▶ **Try it**
Output each record exactly, excluding pictures.

____ Supplied information

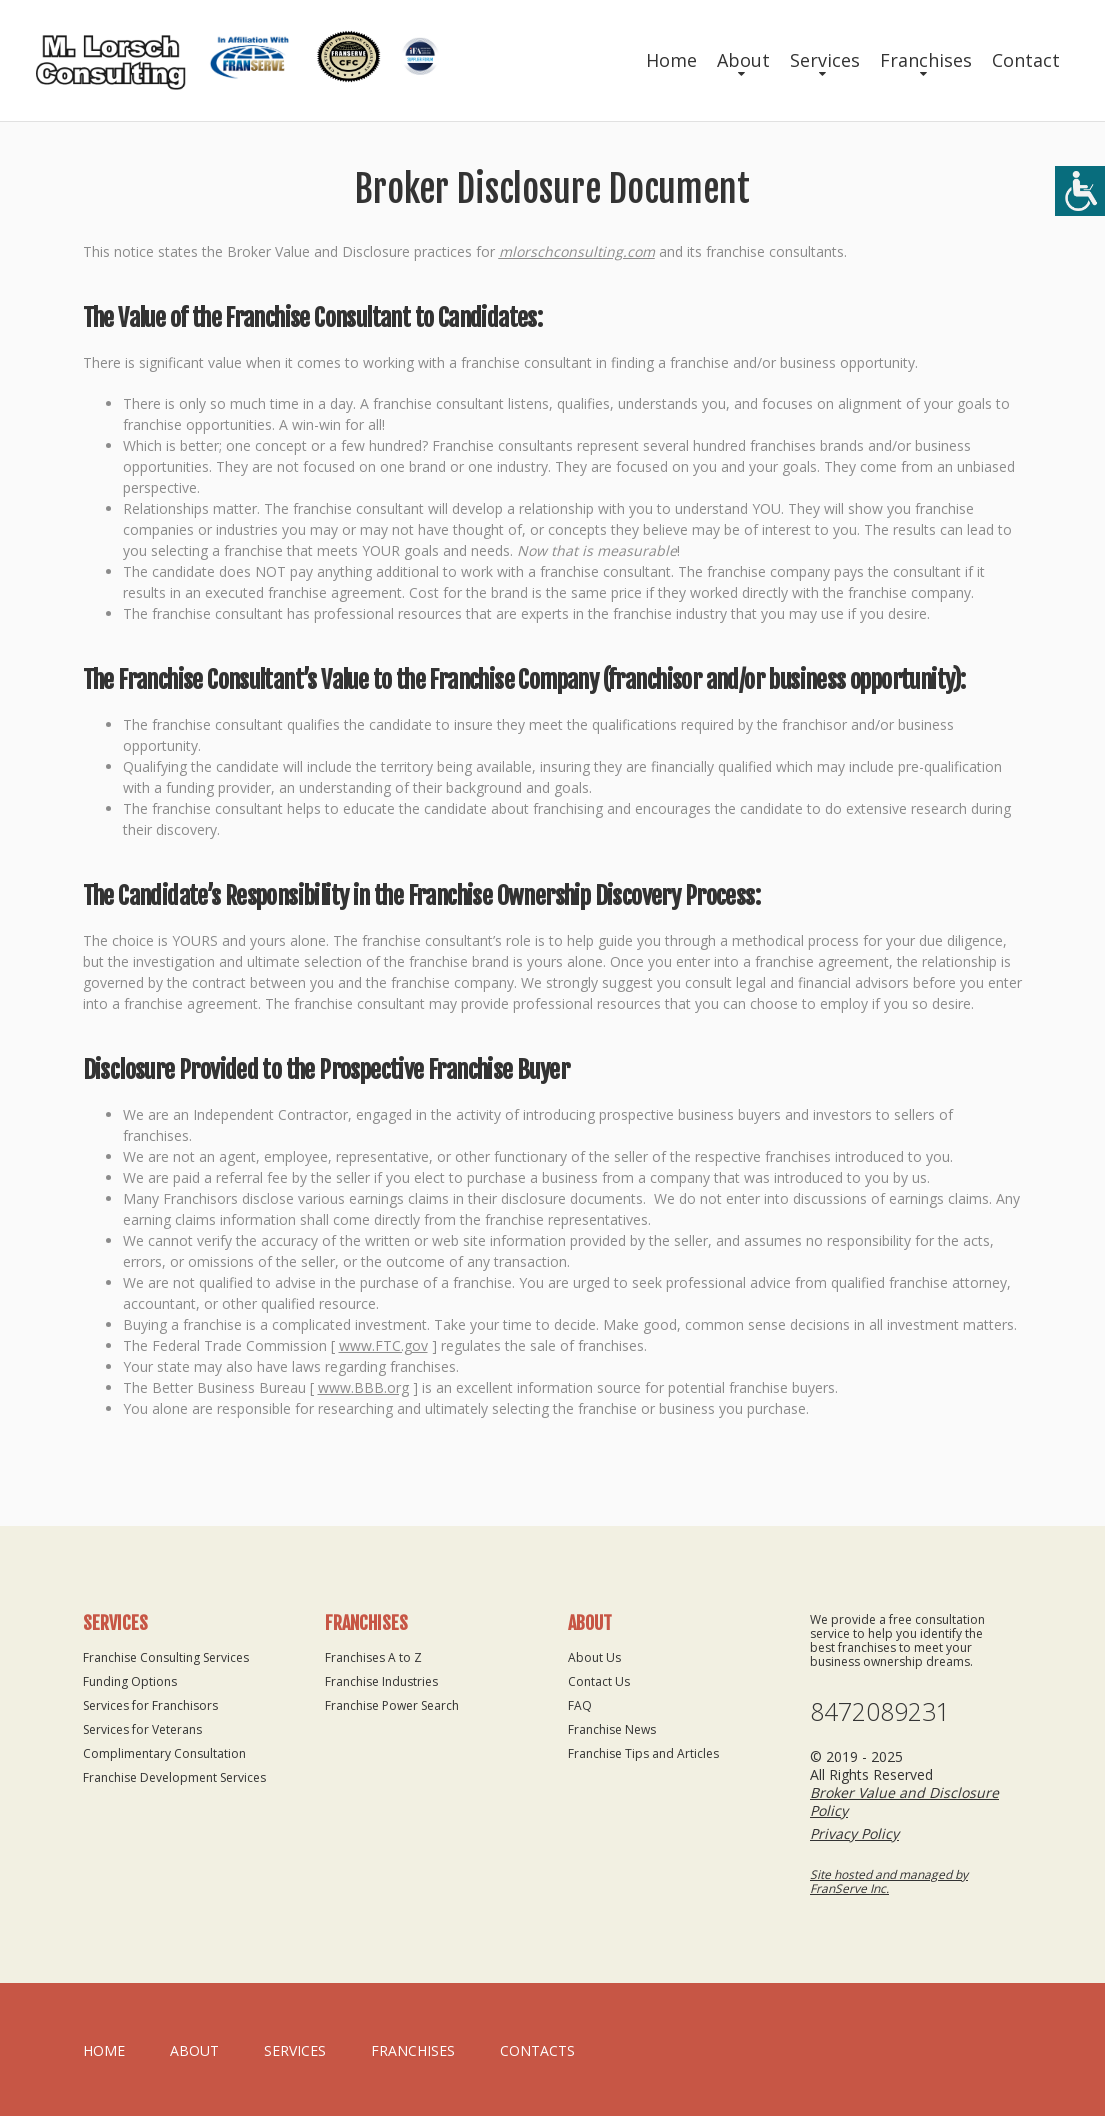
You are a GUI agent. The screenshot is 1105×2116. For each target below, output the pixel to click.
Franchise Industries (381, 1681)
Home (671, 60)
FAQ (580, 1705)
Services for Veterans (142, 1729)
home (104, 2050)
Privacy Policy (854, 1833)
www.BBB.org (363, 1387)
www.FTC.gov (383, 1345)
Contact (1026, 60)
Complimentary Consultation (164, 1753)
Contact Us (599, 1681)
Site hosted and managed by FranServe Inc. (889, 1881)
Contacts (537, 2050)
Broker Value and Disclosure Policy (904, 1801)
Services (825, 60)
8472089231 (880, 1711)
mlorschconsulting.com (577, 251)
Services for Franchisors (150, 1705)
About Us (594, 1657)
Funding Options (130, 1681)
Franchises (926, 60)
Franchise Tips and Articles (643, 1753)
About (743, 60)
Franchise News (612, 1729)
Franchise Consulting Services (166, 1657)
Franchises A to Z (373, 1657)
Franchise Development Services (174, 1777)
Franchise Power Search (392, 1705)
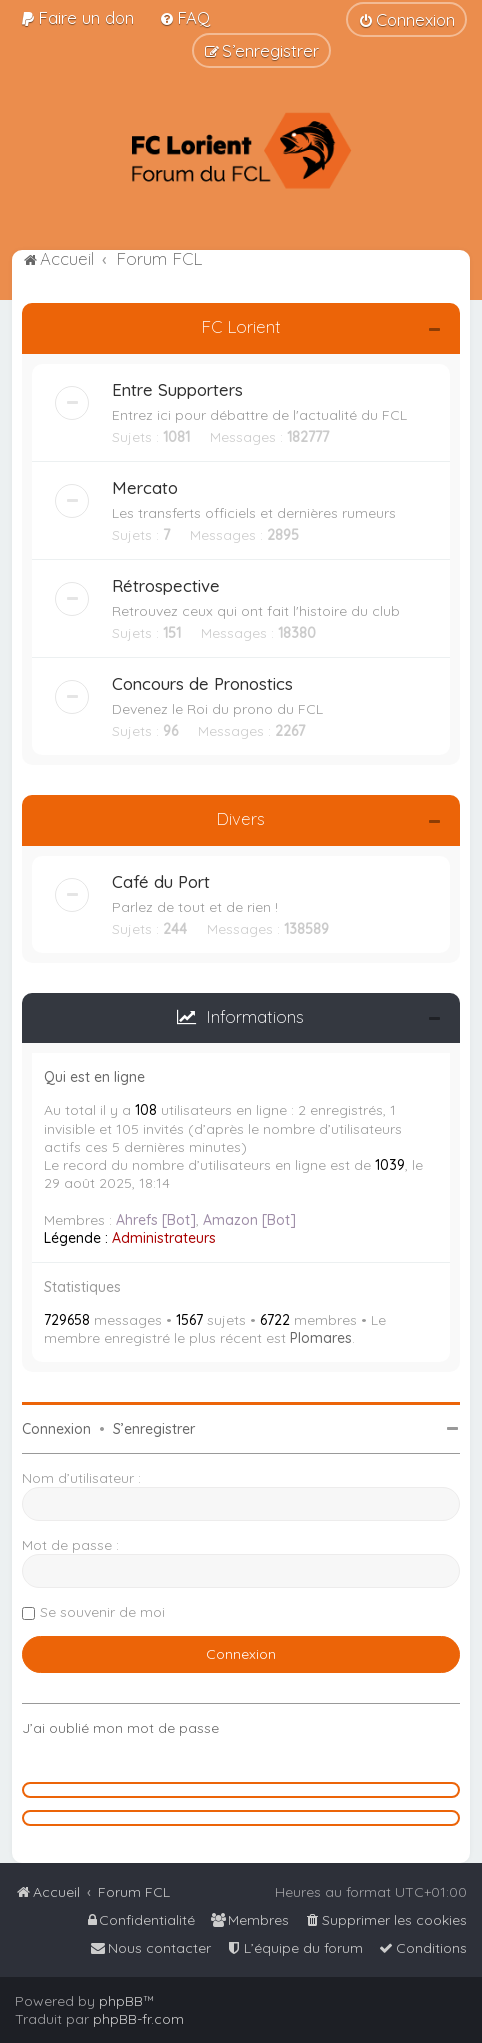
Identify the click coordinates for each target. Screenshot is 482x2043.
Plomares (321, 1338)
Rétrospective (166, 585)
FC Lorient (241, 326)
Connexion (56, 1429)
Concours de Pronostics (202, 683)
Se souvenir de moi (102, 1612)
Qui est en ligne (94, 1077)
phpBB (121, 2001)
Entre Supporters (177, 389)
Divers (240, 818)
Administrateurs (164, 1238)
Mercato (145, 487)
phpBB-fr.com (138, 2019)
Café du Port (161, 881)
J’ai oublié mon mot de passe (120, 1728)
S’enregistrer (154, 1429)
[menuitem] (77, 17)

________

▶ **Reply**
You are a GUI agent. The screenshot is 1105×2116. For each target below, output the pixel to click.
Franchise Industries (381, 1681)
Home (671, 60)
FAQ (580, 1705)
Services for Veterans (142, 1729)
home (104, 2050)
Privacy Policy (854, 1833)
www.BBB.org (363, 1387)
www.FTC.gov (383, 1345)
Contact (1026, 60)
Complimentary Consultation (164, 1753)
Contact Us (599, 1681)
Site hosted and managed by FranServe Inc. (889, 1881)
Contacts (537, 2050)
Broker Value and Disclosure Policy (904, 1801)
Services (825, 60)
8472089231 (880, 1711)
mlorschconsulting.com (577, 251)
Services for Franchisors (150, 1705)
About Us (594, 1657)
Funding Options (130, 1681)
Franchises (926, 60)
Franchise Tips and Articles (643, 1753)
About (743, 60)
Franchise News (612, 1729)
Franchise Consulting Services (166, 1657)
Franchises A to Z (373, 1657)
Franchise Development Services (174, 1777)
Franchise Power Search (392, 1705)
Identify the click coordinates for each target. Screenshot is 482x2043.
Plomares (321, 1338)
Rétrospective (166, 585)
FC Lorient (241, 326)
Connexion (56, 1429)
Concours de Pronostics (202, 683)
Se souvenir de moi (102, 1612)
Qui est en ligne (94, 1077)
phpBB (121, 2001)
Entre Supporters (177, 389)
Divers (240, 818)
Administrateurs (164, 1238)
Mercato (145, 487)
phpBB-fr.com (138, 2019)
Café du Port (161, 881)
J’ai oublié mon mot de passe (120, 1728)
S’enregistrer (154, 1429)
[menuitem] (77, 17)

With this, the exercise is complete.